__TASK DIRECTIONS__.
Check every line in the listing below for "save". Copy the ones where it occurs.

__DATA EXCERPTS__.
BEGIN

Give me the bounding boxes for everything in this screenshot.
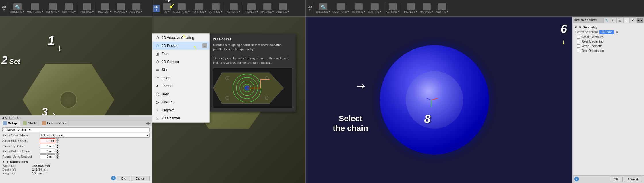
- multi-axis-menu[interactable]: MULTI-AXIS ▼: [26, 3, 45, 14]
- bot-stepper-down[interactable]: ▼: [56, 151, 59, 154]
- close-chain-button[interactable]: ✕: [615, 30, 619, 34]
- stepper-up[interactable]: ▲: [56, 138, 59, 141]
- 3d-menu[interactable]: 3D ▼: [1, 5, 7, 12]
- cancel-button[interactable]: Cancel: [131, 176, 150, 181]
- height-value: 10 mm: [32, 171, 150, 175]
- stepper-down[interactable]: ▼: [56, 141, 59, 143]
- props-tab-table[interactable]: ≡: [623, 17, 630, 23]
- menu-bore[interactable]: ◯ Bore: [152, 90, 209, 98]
- relative-size-select[interactable]: Relative size box ▼: [2, 127, 150, 132]
- width-label: Width (X): [2, 164, 31, 167]
- menu-circular[interactable]: ◎ Circular: [152, 98, 209, 106]
- tool-orientation-label: Tool Orientation: [582, 49, 604, 52]
- stock-offset-mode-select[interactable]: Add stock to sid... ▼: [40, 133, 150, 138]
- stock-top-stepper[interactable]: ▲ ▼: [56, 144, 59, 148]
- stock-bottom-offset-input[interactable]: [40, 149, 55, 154]
- round-up-input[interactable]: [40, 154, 55, 159]
- mid-multi-menu[interactable]: MULTI-AXIS ▼: [173, 3, 191, 14]
- stock-side-offset-row: Stock Side Offset ▲ ▼: [2, 138, 150, 143]
- menu-2d-pocket[interactable]: ⬡ 2D Pocket …: [152, 42, 209, 50]
- menu-2d-contour[interactable]: ⬡ 2D Contour: [152, 58, 209, 66]
- trace-icon: 〰: [155, 75, 160, 81]
- addins-menu[interactable]: ADD-INS ▼: [129, 3, 144, 14]
- mid-content: ↑ 5 ⬡ 2D Adaptive Clearing ⬡ 2D Pocket ……: [152, 17, 305, 183]
- stock-contours-checkbox[interactable]: [577, 35, 580, 39]
- tab-post-process[interactable]: Post Process: [39, 120, 69, 126]
- geometry-triangle: ▼: [574, 26, 577, 29]
- wrap-toolpath-label: Wrap Toolpath: [582, 44, 602, 48]
- props-cancel-button[interactable]: Cancel: [624, 177, 642, 182]
- menu-engrave[interactable]: ✒ Engrave: [152, 106, 209, 114]
- mid-cutting-menu[interactable]: CUTTING ▼: [208, 3, 223, 14]
- face-icon: ◫: [155, 51, 160, 56]
- menu-slot[interactable]: ▭ Slot: [152, 66, 209, 74]
- right-manage-menu[interactable]: MANAGE ▼: [419, 3, 434, 14]
- step5-arrow2: 5: [183, 34, 185, 39]
- inspect-menu[interactable]: INSPECT ▼: [97, 3, 113, 14]
- stock-top-offset-input[interactable]: [40, 144, 55, 148]
- props-nav-left[interactable]: ◀: [637, 18, 640, 23]
- bot-stepper-up[interactable]: ▲: [56, 149, 59, 151]
- manage-menu[interactable]: MANAGE ▼: [113, 3, 128, 14]
- ok-button[interactable]: OK: [117, 176, 130, 181]
- menu-trace[interactable]: 〰 Trace: [152, 74, 209, 82]
- drilling-menu[interactable]: 🔩 DRILLING ▼: [9, 3, 25, 14]
- ru-stepper-down[interactable]: ▼: [56, 157, 59, 159]
- right-addins-menu[interactable]: ADD-INS ▼: [435, 3, 449, 14]
- ru-stepper-up[interactable]: ▲: [56, 154, 59, 157]
- props-tab-row: KET: 2D POCKET1 🔧 □ △ ≡ ⚙ ◀ ▶: [573, 17, 644, 23]
- tab-stock[interactable]: Stock: [20, 120, 39, 126]
- right-3d-menu[interactable]: 3D ▼: [307, 5, 313, 12]
- rest-machining-checkbox[interactable]: [577, 40, 580, 43]
- tab-setup[interactable]: Setup: [0, 120, 20, 126]
- turning-menu[interactable]: TURNING ▼: [45, 3, 61, 14]
- dimensions-section[interactable]: ▼ ▼ Dimensions: [2, 160, 150, 163]
- right-actions-menu[interactable]: ACTIONS ▼: [385, 3, 401, 14]
- tool-orientation-checkbox[interactable]: [577, 49, 580, 52]
- tooltip-title: 2D Pocket: [213, 37, 292, 41]
- chain-button[interactable]: ⛓ Chain: [599, 30, 614, 34]
- wrap-toolpath-checkbox[interactable]: [577, 44, 580, 48]
- stock-top-offset-label: Stock Top Offset: [2, 144, 40, 148]
- right-inspect-menu[interactable]: INSPECT ▼: [403, 3, 418, 14]
- top-stepper-up[interactable]: ▲: [56, 144, 59, 146]
- props-ok-button[interactable]: OK: [610, 177, 623, 182]
- step8-arrow: ↗: [353, 79, 368, 93]
- stock-side-offset-input[interactable]: [40, 138, 55, 143]
- top-stepper-down[interactable]: ▼: [56, 146, 59, 148]
- right-turning-menu[interactable]: TURNING ▼: [351, 3, 366, 14]
- menu-2d-adaptive[interactable]: ⬡ 2D Adaptive Clearing: [152, 34, 209, 42]
- mid-manage-menu[interactable]: MANAGE ▼: [260, 3, 275, 14]
- props-tab-tool[interactable]: 🔧: [604, 17, 610, 23]
- geometry-header[interactable]: ▼ ▼ Geometry: [574, 25, 642, 30]
- props-nav-right[interactable]: ▶: [640, 18, 643, 23]
- mid-addins-menu[interactable]: ADD-INS ▼: [276, 3, 290, 14]
- tooltip-image: [213, 68, 292, 108]
- actions-menu[interactable]: ACTIONS ▼: [79, 3, 95, 14]
- round-up-stepper[interactable]: ▲ ▼: [56, 154, 59, 159]
- props-tab-icons[interactable]: ⚙: [630, 17, 636, 23]
- setup-tabs: Setup Stock Post Process ◀▶: [0, 120, 152, 126]
- mid-inspect-menu[interactable]: INSPECT ▼: [244, 3, 259, 14]
- props-tabs: 🔧 □ △ ≡ ⚙: [604, 17, 636, 23]
- right-multi-menu[interactable]: MULTI-AXIS ▼: [332, 3, 350, 14]
- props-tab-geo[interactable]: △: [617, 17, 623, 23]
- cutting-menu[interactable]: CUTTING ▼: [61, 3, 77, 14]
- mid-turning-menu[interactable]: TURNING ▼: [192, 3, 207, 14]
- select-chain-text: Selectthe chain: [333, 114, 368, 133]
- right-cutting-menu[interactable]: CUTTING ▼: [367, 3, 382, 14]
- panel-arrows: ◀▶: [144, 120, 152, 126]
- right-drilling-menu[interactable]: 🔩 DRILLING ▼: [315, 3, 331, 14]
- stock-side-stepper[interactable]: ▲ ▼: [56, 138, 59, 143]
- menu-2d-chamfer[interactable]: ◺ 2D Chamfer: [152, 114, 209, 122]
- pocket-more[interactable]: …: [202, 43, 207, 48]
- menu-face[interactable]: ◫ Face: [152, 50, 209, 58]
- pocket-selections-row: Pocket Selections ⛓ Chain ✕: [574, 30, 642, 35]
- props-tab-stock[interactable]: □: [610, 17, 616, 23]
- round-up-label: Round Up to Nearest: [2, 155, 40, 158]
- 2d-menu-active[interactable]: 2D ▼: [153, 5, 160, 12]
- pocket-sel-label: Pocket Selections: [575, 30, 598, 34]
- stock-bottom-stepper[interactable]: ▲ ▼: [56, 149, 59, 154]
- menu-thread[interactable]: ⌀ Thread: [152, 82, 209, 90]
- mid-actions-menu[interactable]: ACTIONS ▼: [226, 3, 241, 14]
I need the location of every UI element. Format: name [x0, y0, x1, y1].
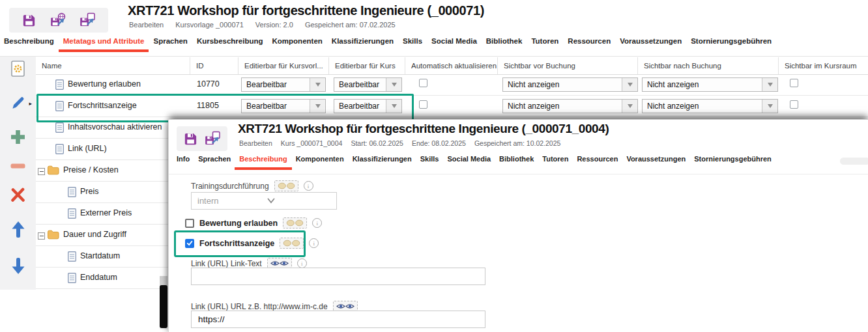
visibility-toggle-icon[interactable]: [280, 238, 304, 249]
tab-komponenten[interactable]: Komponenten: [296, 150, 344, 170]
caret-down-icon: [315, 83, 321, 87]
column-header-label: Sichtbar nach Buchung: [644, 62, 721, 70]
tab-sprachen[interactable]: Sprachen: [198, 150, 231, 170]
template-window-meta: BearbeitenKursvorlage _000071Version: 2.…: [129, 21, 396, 29]
meta-item: Kurs _000071_0004: [281, 139, 343, 147]
tab-sprachen[interactable]: Sprachen: [153, 33, 187, 52]
training-select[interactable]: intern: [191, 192, 337, 210]
info-icon[interactable]: [297, 258, 307, 268]
tab-ressourcen[interactable]: Ressourcen: [577, 150, 618, 170]
meta-item: Bearbeiten: [239, 139, 272, 147]
collapse-icon[interactable]: [38, 232, 45, 240]
save-back-icon[interactable]: [204, 131, 221, 146]
add-icon[interactable]: [10, 130, 25, 145]
save-icon[interactable]: [183, 131, 198, 146]
tab-bibliothek[interactable]: Bibliothek: [486, 33, 523, 52]
training-label: Trainingsdurchführung: [191, 182, 269, 191]
tab-bibliothek[interactable]: Bibliothek: [499, 150, 534, 170]
visibility-toggle-icon[interactable]: [283, 217, 307, 228]
training-label-row: Trainingsdurchführung: [191, 180, 313, 191]
table-header: NameIDEditierbar für Kursvorl...Editierb…: [36, 57, 868, 75]
tab-beschreibung[interactable]: Beschreibung: [239, 150, 287, 170]
tab-ressourcen[interactable]: Ressourcen: [568, 33, 611, 52]
tab-stornierungsgeb-hren[interactable]: Stornierungsgebühren: [694, 150, 772, 170]
column-header-id: ID: [190, 57, 239, 74]
tab-tutoren[interactable]: Tutoren: [531, 33, 558, 52]
save-publish-icon[interactable]: [50, 12, 66, 28]
template-toolbar: [9, 8, 108, 33]
new-item-icon[interactable]: [11, 61, 25, 77]
tab-beschreibung[interactable]: Beschreibung: [4, 33, 54, 52]
tab-skills[interactable]: Skills: [403, 33, 422, 52]
checkbox-sichtbar-im-kursraum[interactable]: [790, 100, 798, 109]
edit-icon[interactable]: ▸: [10, 96, 25, 111]
course-window-meta: BearbeitenKurs _000071_0004Start: 06.02.…: [239, 139, 560, 147]
row-label: Startdatum: [80, 251, 120, 260]
dropdown-sichtbar-nach-buchung[interactable]: Nicht anzeigen: [642, 99, 778, 113]
tab-tutoren[interactable]: Tutoren: [542, 150, 568, 170]
dropdown-sichtbar-nach-buchung[interactable]: Nicht anzeigen: [642, 77, 778, 92]
info-icon[interactable]: [312, 218, 322, 228]
dropdown-editierbar-kurs[interactable]: Bearbeitbar: [334, 99, 402, 113]
dropdown-value: Nicht anzeigen: [503, 102, 622, 111]
move-down-icon[interactable]: [12, 257, 25, 274]
checkbox-sichtbar-im-kursraum[interactable]: [790, 79, 798, 87]
checkbox-automatisch-aktualisieren[interactable]: [419, 79, 427, 87]
dropdown-value: Bearbeitbar: [242, 80, 310, 89]
delete-icon[interactable]: [10, 187, 25, 202]
collapse-icon[interactable]: [38, 168, 45, 175]
move-up-icon[interactable]: [12, 221, 25, 238]
course-scrollbar[interactable]: [840, 158, 868, 165]
save-icon[interactable]: [22, 13, 36, 28]
tab-divider: [0, 56, 868, 57]
link-text-input[interactable]: [191, 268, 485, 285]
tab-social-media[interactable]: Social Media: [431, 33, 477, 52]
scrollbar-thumb[interactable]: [160, 285, 167, 328]
visibility-toggle-icon[interactable]: [274, 180, 298, 191]
dropdown-value: Bearbeitbar: [334, 80, 386, 89]
caret-down-icon: [392, 83, 397, 87]
save-back-icon[interactable]: [79, 12, 96, 28]
row-id: 10770: [197, 79, 220, 89]
tab-stornierungsgeb-hren[interactable]: Stornierungsgebühren: [691, 33, 772, 52]
tab-info[interactable]: Info: [177, 150, 190, 170]
tab-social-media[interactable]: Social Media: [447, 150, 491, 170]
tab-metatags-und-attribute[interactable]: Metatags und Attribute: [63, 33, 145, 52]
tab-kursbeschreibung[interactable]: Kursbeschreibung: [197, 33, 263, 52]
column-header-name: Name: [36, 57, 190, 74]
info-icon[interactable]: [304, 181, 313, 191]
caret-down-icon: [768, 83, 773, 87]
info-icon[interactable]: [309, 238, 319, 248]
document-icon: [68, 273, 76, 286]
tab-voraussetzungen[interactable]: Voraussetzungen: [626, 150, 686, 170]
context-caret-icon: ▸: [29, 100, 32, 107]
tab-klassifizierungen[interactable]: Klassifizierungen: [353, 150, 412, 170]
dropdown-editierbar-kurs[interactable]: Bearbeitbar: [334, 77, 402, 92]
dropdown-sichtbar-vor-buchung[interactable]: Nicht anzeigen: [502, 77, 638, 92]
folder-icon: [47, 165, 59, 178]
checkbox-automatisch-aktualisieren[interactable]: [419, 100, 427, 109]
dropdown-button: [622, 100, 637, 113]
document-icon: [68, 187, 76, 200]
checkbox-bewertung-erlauben[interactable]: [185, 219, 194, 228]
row-label: Preis: [80, 187, 98, 196]
tab-skills[interactable]: Skills: [420, 150, 439, 170]
dropdown-editierbar-kursvorlage[interactable]: Bearbeitbar: [241, 99, 326, 113]
bewertung-row: Bewertung erlauben: [185, 217, 322, 228]
action-sidebar: ▸: [0, 57, 36, 290]
course-tab-bar: InfoSprachenBeschreibungKomponentenKlass…: [177, 150, 772, 170]
tab-komponenten[interactable]: Komponenten: [272, 33, 323, 52]
link-url-input[interactable]: [191, 311, 485, 328]
dropdown-button: [386, 100, 401, 113]
remove-icon[interactable]: [10, 163, 25, 169]
tab-voraussetzungen[interactable]: Voraussetzungen: [620, 33, 682, 52]
tab-klassifizierungen[interactable]: Klassifizierungen: [332, 33, 394, 52]
fortschritt-label: Fortschrittsanzeige: [199, 239, 274, 248]
checkbox-fortschrittsanzeige[interactable]: [185, 239, 194, 248]
meta-item: Gespeichert am: 07.02.2025: [305, 21, 396, 29]
table-row[interactable]: Fortschrittsanzeige11805BearbeitbarBearb…: [36, 96, 868, 117]
dropdown-sichtbar-vor-buchung[interactable]: Nicht anzeigen: [502, 99, 638, 113]
table-row[interactable]: Bewertung erlauben10770BearbeitbarBearbe…: [36, 74, 868, 96]
dropdown-editierbar-kursvorlage[interactable]: Bearbeitbar: [241, 77, 326, 92]
document-icon: [55, 122, 64, 135]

END

__RESULT OF THE EXERCISE__.
save-back-icon[interactable]: [204, 131, 221, 146]
save-icon[interactable]: [183, 131, 198, 146]
save-publish-icon[interactable]: [50, 12, 66, 28]
save-icon[interactable]: [22, 13, 36, 28]
save-back-icon[interactable]: [79, 12, 96, 28]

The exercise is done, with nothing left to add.